I guess Citrix providing this service is okay as long as they continue to integrate with other data services too.
Citrix has announced that the goals of the new Data Sharing group will be:
- Make common data services like search, share, sync, secure, authenticate, open and preview available to a wide range of applications, services and use cases through a set of open APIs.
- Extend secure data sharing services to new and existing apps stored in public and private clouds and accessed from millions of different business and consumer devices.
- Connect data seamlessly to the way people collaborate today, ensuring that the right documents and files are always accessible when needed, and always up to date.
Leaders & followers. (Or is it followers & leaders?)

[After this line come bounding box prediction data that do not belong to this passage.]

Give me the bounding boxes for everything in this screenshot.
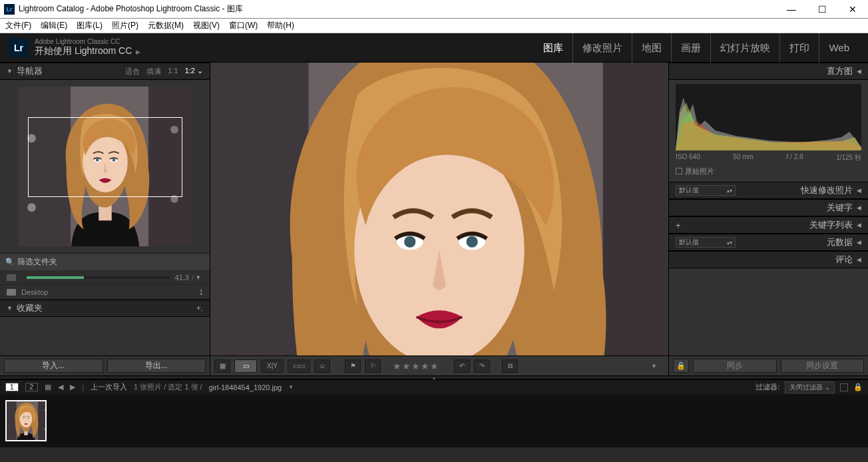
histogram-chart[interactable] bbox=[676, 84, 861, 150]
quickdev-preset-select[interactable]: 默认值▴▾ bbox=[676, 185, 736, 196]
module-slideshow[interactable]: 幻灯片放映 bbox=[710, 33, 779, 63]
filmstrip-header: 1 2 ▦ ◀ ▶ | 上一次导入 1 张照片 / 选定 1 张 / girl-… bbox=[0, 379, 868, 394]
view-grid-button[interactable]: ▦ bbox=[214, 359, 230, 373]
window-titlebar: Lr Lightroom Catalog - Adobe Photoshop L… bbox=[0, 0, 868, 19]
module-library[interactable]: 图库 bbox=[534, 33, 572, 63]
menu-file[interactable]: 文件(F) bbox=[5, 20, 31, 31]
histogram-body: ISO 640 50 mm f / 2.8 1/125 秒 原始照片 bbox=[669, 80, 868, 182]
import-export-row: 导入... 导出... bbox=[0, 355, 210, 375]
view-compare-button[interactable]: X|Y bbox=[261, 359, 284, 373]
loupe-view[interactable] bbox=[210, 63, 668, 355]
zoom-fit[interactable]: 适合 bbox=[125, 67, 140, 77]
folder-count: 1 bbox=[199, 288, 203, 296]
keywordlist-header[interactable]: ◀ 关键字列表 + bbox=[669, 216, 868, 234]
module-web[interactable]: Web bbox=[819, 33, 859, 63]
folder-icon bbox=[7, 289, 16, 296]
disk-icon bbox=[7, 274, 16, 281]
filmstrip[interactable] bbox=[0, 394, 868, 447]
original-photo-row[interactable]: 原始照片 bbox=[676, 166, 861, 176]
folder-name: Desktop bbox=[21, 288, 48, 296]
crop-overlay-button[interactable]: ⧉ bbox=[502, 359, 518, 373]
disclosure-icon: ▼ bbox=[7, 305, 13, 312]
rating-stars[interactable]: ★★★★★ bbox=[393, 361, 439, 371]
quickdev-header[interactable]: ◀ 快速修改照片 默认值▴▾ bbox=[669, 182, 868, 199]
rotate-ccw-button[interactable]: ↶ bbox=[454, 359, 470, 373]
menu-meta[interactable]: 元数据(M) bbox=[148, 20, 184, 31]
sync-button[interactable]: 同步 bbox=[693, 359, 777, 373]
nav-back-icon[interactable]: ◀ bbox=[58, 383, 63, 391]
minimize-button[interactable]: — bbox=[776, 0, 807, 19]
zoom-select[interactable]: 1:2 ⌄ bbox=[185, 67, 203, 77]
grid-icon[interactable]: ▦ bbox=[45, 383, 51, 391]
module-print[interactable]: 打印 bbox=[779, 33, 819, 63]
navigator-header[interactable]: ▼ 导航器 适合 填满 1:1 1:2 ⌄ bbox=[0, 63, 210, 80]
keywordlist-label: 关键字列表 bbox=[681, 219, 853, 231]
histogram-header[interactable]: ◀ 直方图 bbox=[669, 63, 868, 80]
folder-filter[interactable]: 🔍 筛选文件夹 bbox=[0, 253, 210, 270]
filename-dropdown-icon[interactable]: ▼ bbox=[288, 384, 294, 390]
filter-toggle[interactable] bbox=[840, 383, 848, 391]
filmstrip-thumb[interactable] bbox=[5, 400, 47, 441]
keywords-header[interactable]: ◀ 关键字 bbox=[669, 199, 868, 216]
disclosure-icon: ◀ bbox=[857, 239, 861, 246]
comments-header[interactable]: ◀ 评论 bbox=[669, 251, 868, 268]
rotate-cw-button[interactable]: ↷ bbox=[474, 359, 490, 373]
import-button[interactable]: 导入... bbox=[4, 359, 103, 373]
view-survey-button[interactable]: ▭▭ bbox=[288, 359, 310, 373]
meta-shutter: 1/125 秒 bbox=[836, 153, 861, 162]
identity-big[interactable]: 开始使用 Lightroom CC▶ bbox=[35, 45, 140, 57]
app-icon: Lr bbox=[4, 4, 15, 15]
sync-lock-icon[interactable]: 🔒 bbox=[673, 359, 689, 373]
metadata-preset-select[interactable]: 默认值▴▾ bbox=[676, 237, 736, 248]
collections-header[interactable]: ▼ 收藏夹 +. bbox=[0, 300, 210, 317]
add-keyword-button[interactable]: + bbox=[676, 220, 681, 230]
metadata-header[interactable]: ◀ 元数据 默认值▴▾ bbox=[669, 234, 868, 251]
chevron-down-icon[interactable]: ▾ bbox=[194, 273, 203, 282]
checkbox-icon[interactable] bbox=[676, 168, 682, 174]
window-layout-2[interactable]: 2 bbox=[25, 383, 39, 391]
flag-reject-button[interactable]: ⚐ bbox=[365, 359, 381, 373]
navigator-crop-rect[interactable] bbox=[28, 117, 182, 197]
module-picker: 图库 修改照片 地图 画册 幻灯片放映 打印 Web bbox=[534, 33, 859, 63]
meta-aperture: f / 2.8 bbox=[787, 153, 803, 162]
collections-label: 收藏夹 bbox=[17, 302, 196, 314]
sync-settings-button[interactable]: 同步设置 bbox=[781, 359, 865, 373]
meta-focal: 50 mm bbox=[733, 153, 754, 162]
export-button[interactable]: 导出... bbox=[107, 359, 206, 373]
folder-desktop[interactable]: Desktop 1 bbox=[0, 285, 210, 300]
disclosure-icon: ◀ bbox=[857, 187, 861, 194]
keywords-label: 关键字 bbox=[676, 202, 853, 214]
menu-view[interactable]: 视图(V) bbox=[193, 20, 220, 31]
add-collection-button[interactable]: +. bbox=[196, 304, 203, 313]
flag-pick-button[interactable]: ⚑ bbox=[345, 359, 361, 373]
module-develop[interactable]: 修改照片 bbox=[572, 33, 632, 63]
identity-small: Adobe Lightroom Classic CC bbox=[35, 38, 140, 45]
maximize-button[interactable]: ☐ bbox=[807, 0, 837, 19]
navigator-thumbnail[interactable] bbox=[19, 87, 192, 246]
menu-library[interactable]: 图库(L) bbox=[77, 20, 103, 31]
lr-logo: Lr bbox=[9, 39, 28, 57]
module-map[interactable]: 地图 bbox=[632, 33, 671, 63]
menu-help[interactable]: 帮助(H) bbox=[267, 20, 294, 31]
view-people-button[interactable]: ☺ bbox=[314, 359, 330, 373]
volume-row[interactable]: 41.3 / ▾ bbox=[0, 270, 210, 285]
disk-free: 41.3 bbox=[175, 274, 189, 282]
menu-window[interactable]: 窗口(W) bbox=[229, 20, 258, 31]
filename: girl-1848454_1920.jpg bbox=[209, 383, 282, 391]
source-label[interactable]: 上一次导入 bbox=[91, 382, 127, 392]
nav-fwd-icon[interactable]: ▶ bbox=[70, 383, 75, 391]
menu-edit[interactable]: 编辑(E) bbox=[41, 20, 67, 31]
window-layout-1[interactable]: 1 bbox=[5, 383, 19, 391]
close-button[interactable]: ✕ bbox=[837, 0, 868, 19]
zoom-fill[interactable]: 填满 bbox=[146, 67, 161, 77]
toolbar-dropdown[interactable]: ▼ bbox=[651, 363, 664, 369]
metadata-label: 元数据 bbox=[736, 236, 853, 248]
toolbar: ▦ ▭ X|Y ▭▭ ☺ ⚑ ⚐ ★★★★★ ↶ ↷ ⧉ ▼ bbox=[210, 355, 668, 375]
module-book[interactable]: 画册 bbox=[671, 33, 710, 63]
view-loupe-button[interactable]: ▭ bbox=[234, 359, 257, 373]
navigator-label: 导航器 bbox=[17, 65, 125, 77]
menu-photo[interactable]: 照片(P) bbox=[112, 20, 138, 31]
filter-lock-icon[interactable]: 🔒 bbox=[853, 383, 863, 391]
zoom-1-1[interactable]: 1:1 bbox=[168, 67, 178, 77]
filter-select[interactable]: 关闭过滤器 ⌄ bbox=[785, 381, 835, 393]
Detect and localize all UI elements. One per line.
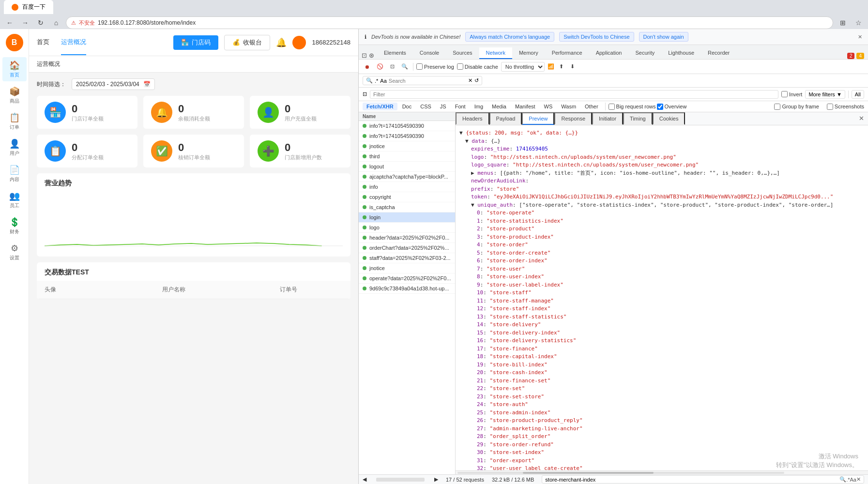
date-range-input[interactable]: 2025/02/03 - 2025/03/04 📅 <box>72 78 155 90</box>
filter-input[interactable] <box>370 90 778 99</box>
request-item[interactable]: info?t=1741054590390 <box>359 131 455 141</box>
resp-tab-response[interactable]: Response <box>554 112 592 125</box>
preserve-log-label[interactable]: Preserve log <box>416 63 454 70</box>
request-item[interactable]: info?t=1741054590390 <box>359 121 455 131</box>
invert-label[interactable]: Invert <box>781 91 803 97</box>
address-bar[interactable]: ⚠ 不安全 192.168.0.127:8080/store/home/inde… <box>66 16 833 29</box>
notification-bell[interactable]: 🔔 <box>276 37 287 48</box>
search-field[interactable]: 🔍 .* Aa ✕ ↺ <box>363 76 482 85</box>
invert-checkbox[interactable] <box>781 91 788 97</box>
request-item[interactable]: 9d69c9c73849a04a1d38.hot-up... <box>359 284 455 294</box>
clear-button[interactable]: 🚫 <box>375 62 385 71</box>
request-item[interactable]: header?data=2025%2F02%2F0... <box>359 233 455 243</box>
match-language-button[interactable]: Always match Chrome's language <box>465 32 554 42</box>
home-button[interactable]: ⌂ <box>50 17 62 29</box>
type-media[interactable]: Media <box>488 103 510 110</box>
group-by-frame-checkbox[interactable] <box>774 104 780 110</box>
screenshots-label[interactable]: Screenshots <box>827 104 864 110</box>
type-img[interactable]: Img <box>471 103 487 110</box>
search-close-icon[interactable]: ✕ <box>468 77 472 84</box>
statusbar-search-input[interactable] <box>545 477 839 483</box>
overview-checkbox[interactable] <box>657 104 663 110</box>
prev-page-icon[interactable]: ◀ <box>363 476 366 483</box>
sidebar-item-users[interactable]: 👤 用户 <box>2 136 27 160</box>
refresh-button[interactable]: ↻ <box>35 17 46 29</box>
type-wasm[interactable]: Wasm <box>557 103 580 110</box>
tab-sources[interactable]: Sources <box>446 47 479 59</box>
big-rows-label[interactable]: Big request rows <box>609 104 656 110</box>
tab-security[interactable]: Security <box>628 47 661 59</box>
disable-cache-checkbox[interactable] <box>457 63 463 70</box>
throttle-expand-icon[interactable]: 📶 <box>548 63 554 70</box>
resp-tab-headers[interactable]: Headers <box>456 112 489 125</box>
request-item[interactable]: logout <box>359 162 455 172</box>
tab-elements[interactable]: Elements <box>377 47 413 59</box>
type-ws[interactable]: WS <box>540 103 557 110</box>
tab-application[interactable]: Application <box>589 47 629 59</box>
resp-tab-cookies[interactable]: Cookies <box>653 112 685 125</box>
all-filter-button[interactable]: All <box>852 90 864 99</box>
type-css[interactable]: CSS <box>416 103 435 110</box>
request-item[interactable]: copyright <box>359 192 455 202</box>
export-button[interactable]: ⬆ <box>557 62 565 71</box>
info-bar-close[interactable]: ✕ <box>858 34 862 40</box>
type-other[interactable]: Other <box>581 103 602 110</box>
cashier-button[interactable]: 💰 收银台 <box>224 35 270 50</box>
overview-label[interactable]: Overview <box>657 104 687 110</box>
resp-tab-timing[interactable]: Timing <box>623 112 653 125</box>
devtools-icon-elements[interactable]: ⊡ <box>362 52 367 59</box>
forward-button[interactable]: → <box>19 17 31 29</box>
horizontal-scrollbar[interactable] <box>456 470 868 474</box>
tab-performance[interactable]: Performance <box>545 47 589 59</box>
refresh-icon[interactable]: ↺ <box>474 77 479 84</box>
request-item-login[interactable]: login <box>359 212 455 223</box>
next-page-icon[interactable]: ▶ <box>434 476 438 483</box>
big-rows-checkbox[interactable] <box>609 104 615 110</box>
request-item[interactable]: orderChart?data=2025%2F02%... <box>359 243 455 253</box>
sidebar-item-staff[interactable]: 👥 员工 <box>2 188 27 212</box>
type-fetch-xhr[interactable]: Fetch/XHR <box>363 103 397 110</box>
dont-show-again-button[interactable]: Don't show again <box>639 32 688 42</box>
filter-toggle[interactable]: ⊡ <box>388 62 396 71</box>
timeline-scrubber[interactable] <box>376 478 425 482</box>
clear-search-icon[interactable]: ✕ <box>856 476 861 483</box>
tab-console[interactable]: Console <box>413 47 446 59</box>
group-by-frame-label[interactable]: Group by frame <box>774 104 819 110</box>
nav-home[interactable]: 首页 <box>37 30 49 55</box>
request-item[interactable]: third <box>359 151 455 162</box>
sidebar-item-settings[interactable]: ⚙ 设置 <box>2 240 27 264</box>
switch-chinese-button[interactable]: Switch DevTools to Chinese <box>559 32 634 42</box>
sidebar-item-finance[interactable]: 💲 财务 <box>2 214 27 238</box>
tab-network[interactable]: Network <box>479 47 512 59</box>
type-doc[interactable]: Doc <box>398 103 416 110</box>
browser-tab[interactable]: 百度一下 <box>4 0 53 14</box>
request-item[interactable]: info <box>359 182 455 192</box>
request-item[interactable]: ajcaptcha?captchaType=blockP... <box>359 172 455 182</box>
tab-lighthouse[interactable]: Lighthouse <box>661 47 701 59</box>
resp-tab-initiator[interactable]: Initiator <box>592 112 623 125</box>
type-js[interactable]: JS <box>436 103 450 110</box>
type-manifest[interactable]: Manifest <box>511 103 539 110</box>
request-item[interactable]: jnotice <box>359 263 455 273</box>
preserve-log-checkbox[interactable] <box>416 63 423 70</box>
nav-operations[interactable]: 运营概况 <box>61 30 86 55</box>
request-item[interactable]: jnotice <box>359 141 455 151</box>
record-button[interactable]: ⏺ <box>363 63 372 71</box>
throttle-select[interactable]: No throttling <box>501 62 545 72</box>
tab-memory[interactable]: Memory <box>512 47 545 59</box>
statusbar-search[interactable]: 🔍 .* Aa ✕ <box>542 475 864 484</box>
request-item[interactable]: logo <box>359 223 455 233</box>
resp-tab-payload[interactable]: Payload <box>489 112 522 125</box>
extensions-button[interactable]: ⊞ <box>837 17 849 29</box>
sidebar-item-content[interactable]: 📄 内容 <box>2 162 27 186</box>
import-button[interactable]: ⬇ <box>568 62 577 71</box>
tree-toggle[interactable]: ▼ <box>459 130 463 136</box>
disable-cache-label[interactable]: Disable cache <box>457 63 498 70</box>
regex-toggle[interactable]: .* <box>846 477 850 483</box>
request-item[interactable]: is_captcha <box>359 202 455 212</box>
sidebar-item-products[interactable]: 📦 商品 <box>2 83 27 107</box>
bookmark-button[interactable]: ☆ <box>853 17 864 29</box>
scrollbar-thumb[interactable] <box>523 472 654 474</box>
response-close-button[interactable]: ✕ <box>855 112 868 125</box>
back-button[interactable]: ← <box>4 17 15 29</box>
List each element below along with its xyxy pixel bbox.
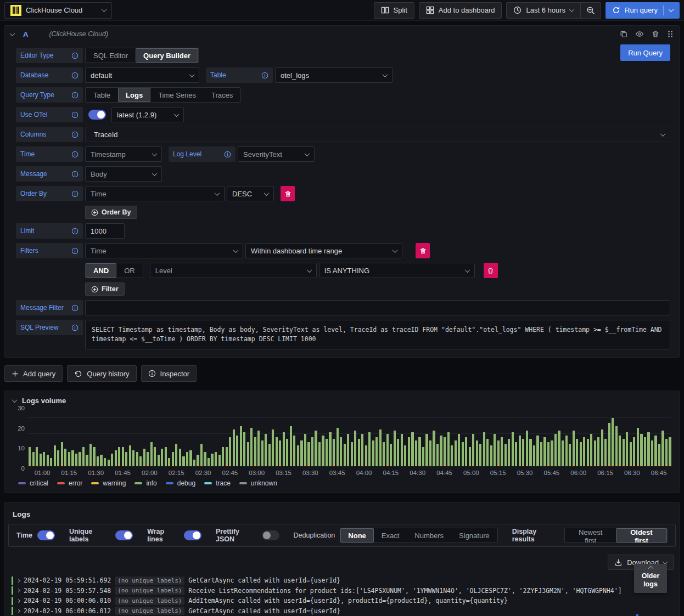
- info-icon[interactable]: [71, 131, 79, 138]
- filter-conjunction-group-option-or[interactable]: OR: [116, 263, 143, 278]
- legend-item-unknown[interactable]: unknown: [239, 479, 277, 487]
- add-order-by-button[interactable]: Order By: [85, 206, 137, 219]
- legend-item-info[interactable]: info: [134, 479, 156, 487]
- info-icon[interactable]: [224, 151, 231, 158]
- log-row[interactable]: 2024-02-19 06:00:06.010(no unique labels…: [12, 596, 641, 606]
- chevron-down-icon: [174, 111, 180, 117]
- add-to-dashboard-button[interactable]: Add to dashboard: [419, 2, 502, 19]
- display-results-group-option-newest-first[interactable]: Newest first: [565, 528, 615, 542]
- limit-input[interactable]: 1000: [85, 223, 125, 239]
- filter-field-select[interactable]: Time: [85, 243, 243, 258]
- x-tick: 04:15: [383, 470, 399, 476]
- message-column-select[interactable]: Body: [85, 166, 162, 182]
- zoom-out-button[interactable]: [581, 2, 601, 19]
- info-icon[interactable]: [71, 190, 79, 197]
- query-type-group-option-traces[interactable]: Traces: [204, 88, 240, 102]
- filter-conjunction-group-option-and[interactable]: AND: [86, 263, 116, 278]
- time-column-select[interactable]: Timestamp: [85, 146, 162, 162]
- editor-type-group-option-query-builder[interactable]: Query Builder: [136, 48, 198, 63]
- remove-order-by-button[interactable]: [281, 186, 295, 201]
- x-axis: 01:0001:1501:3001:4502:0002:1502:3002:45…: [28, 468, 671, 478]
- query-type-group-option-logs[interactable]: Logs: [118, 88, 150, 102]
- query-type-group-option-table[interactable]: Table: [86, 88, 118, 102]
- legend-item-debug[interactable]: debug: [166, 479, 195, 487]
- query-ref-id[interactable]: A: [23, 30, 28, 38]
- expand-log-icon[interactable]: [16, 609, 20, 613]
- info-icon[interactable]: [71, 228, 79, 235]
- otel-version-select[interactable]: latest (1.2.9): [111, 107, 184, 122]
- columns-multiselect[interactable]: TraceId: [85, 127, 670, 142]
- log-row[interactable]: 2024-02-19 06:00:06.012(no unique labels…: [12, 606, 641, 616]
- info-icon[interactable]: [71, 92, 79, 99]
- editor-type-group-option-sql-editor[interactable]: SQL Editor: [86, 48, 136, 63]
- drag-handle-icon[interactable]: [667, 30, 674, 38]
- info-icon[interactable]: [71, 111, 79, 118]
- log-level-indicator: [12, 586, 13, 595]
- info-icon[interactable]: [71, 151, 79, 158]
- deduplication-group-option-numbers[interactable]: Numbers: [407, 528, 451, 542]
- x-tick: 06:15: [597, 470, 613, 476]
- x-tick: 04:30: [410, 470, 425, 476]
- collapse-panel-icon[interactable]: [12, 397, 18, 403]
- toggle-unique-labels-switch[interactable]: [115, 530, 133, 540]
- collapse-query-icon[interactable]: [10, 31, 15, 36]
- expand-log-icon[interactable]: [16, 579, 20, 583]
- log-labels-badge: (no unique labels): [115, 577, 184, 585]
- older-logs-button[interactable]: Older logs: [634, 564, 667, 593]
- info-icon[interactable]: [261, 72, 268, 79]
- run-query-button[interactable]: Run query: [605, 2, 680, 19]
- table-select[interactable]: otel_logs: [275, 67, 393, 83]
- datasource-picker[interactable]: ClickHouse Cloud: [4, 2, 112, 19]
- info-icon[interactable]: [71, 52, 79, 59]
- database-select[interactable]: default: [85, 67, 199, 83]
- deduplication-group-option-exact[interactable]: Exact: [374, 528, 407, 542]
- filter2-operator-select[interactable]: IS ANYTHING: [319, 263, 475, 278]
- add-filter-button[interactable]: Filter: [85, 282, 125, 296]
- order-by-direction-select[interactable]: DESC: [227, 186, 274, 201]
- hide-response-eye-icon[interactable]: [635, 30, 644, 38]
- sql-preview-text: SELECT Timestamp as timestamp, Body as b…: [85, 320, 670, 349]
- time-range-button[interactable]: Last 6 hours: [506, 2, 581, 19]
- add-query-button[interactable]: Add query: [4, 365, 63, 382]
- expand-log-icon[interactable]: [16, 599, 20, 603]
- remove-filter-button[interactable]: [416, 243, 430, 258]
- expand-log-icon[interactable]: [16, 589, 20, 592]
- info-icon[interactable]: [71, 304, 79, 312]
- message-filter-input[interactable]: [85, 300, 670, 315]
- split-icon: [381, 6, 389, 14]
- deduplication-group: NoneExactNumbersSignature: [340, 528, 497, 543]
- editor-type-group: SQL EditorQuery Builder: [85, 48, 199, 63]
- info-icon[interactable]: [71, 72, 79, 79]
- display-results-group-option-oldest-first[interactable]: Oldest first: [616, 528, 667, 542]
- info-icon[interactable]: [71, 247, 79, 255]
- log-level-select[interactable]: SeverityText: [238, 146, 315, 162]
- order-by-field-select[interactable]: Time: [85, 186, 225, 201]
- logs-volume-panel: Logs volume 0102030 01:0001:1501:3001:45…: [4, 391, 680, 493]
- remove-query-trash-icon[interactable]: [652, 30, 659, 38]
- legend-item-critical[interactable]: critical: [18, 479, 48, 487]
- deduplication-group-option-signature[interactable]: Signature: [451, 528, 497, 542]
- toggle-time-switch[interactable]: [37, 530, 55, 540]
- legend-item-trace[interactable]: trace: [204, 479, 231, 487]
- log-row[interactable]: 2024-02-19 05:59:57.548(no unique labels…: [12, 586, 641, 596]
- run-query-panel-button[interactable]: Run Query: [620, 44, 670, 61]
- info-icon[interactable]: [71, 324, 79, 331]
- query-history-button[interactable]: Query history: [67, 365, 136, 382]
- filter2-field-select[interactable]: Level: [150, 263, 317, 278]
- info-icon[interactable]: [71, 171, 79, 178]
- remove-filter2-button[interactable]: [484, 263, 498, 278]
- filter-operator-select[interactable]: Within dashboard time range: [245, 243, 402, 258]
- duplicate-query-icon[interactable]: [620, 30, 627, 38]
- legend-item-warning[interactable]: warning: [91, 479, 126, 487]
- inspector-button[interactable]: Inspector: [141, 365, 197, 382]
- query-type-group-option-time-series[interactable]: Time Series: [150, 88, 204, 102]
- use-otel-toggle[interactable]: [88, 110, 106, 120]
- log-row[interactable]: 2024-02-19 05:59:51.692(no unique labels…: [12, 575, 641, 586]
- legend-item-error[interactable]: error: [57, 479, 82, 487]
- split-button[interactable]: Split: [374, 2, 414, 19]
- toggle-wrap-lines-switch[interactable]: [184, 530, 201, 540]
- logs-volume-plot[interactable]: [28, 418, 671, 466]
- deduplication-group-option-none[interactable]: None: [340, 528, 374, 542]
- toggle-prettify-json-switch[interactable]: [262, 530, 279, 540]
- chevron-down-icon: [215, 190, 220, 196]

Is Citrix's acquisition of Sharefile the logical extension of their Follow-me data plan? Or a reaction to VMware?
In August, VMware previewed a technology they're calling "Octopus" which is like their cloud-based data service to compete with Dropbox in the enterprise. At first I thought Octopus was stupid because it's a service that people would buy from VMware, so I thought (again), "Why is VMware getting into that shitty direct-to-customer service base?" But VMware representatives explained that the initial version of Octopus would be hosted by VMware just to get it into the market fast and to work out the kinks, but ultimately it will be built on their vCloud platform and could be hosted, packaged, and sold by any vCloud provider. So that means a German-based provider could offer Octopus capabilities to German customers which would meet specific German laws, or even that companies could use the vCloud stuff running in their own datacenters to run their own internal Octopus services.
Ok, so I get it with Octopus. That's cool.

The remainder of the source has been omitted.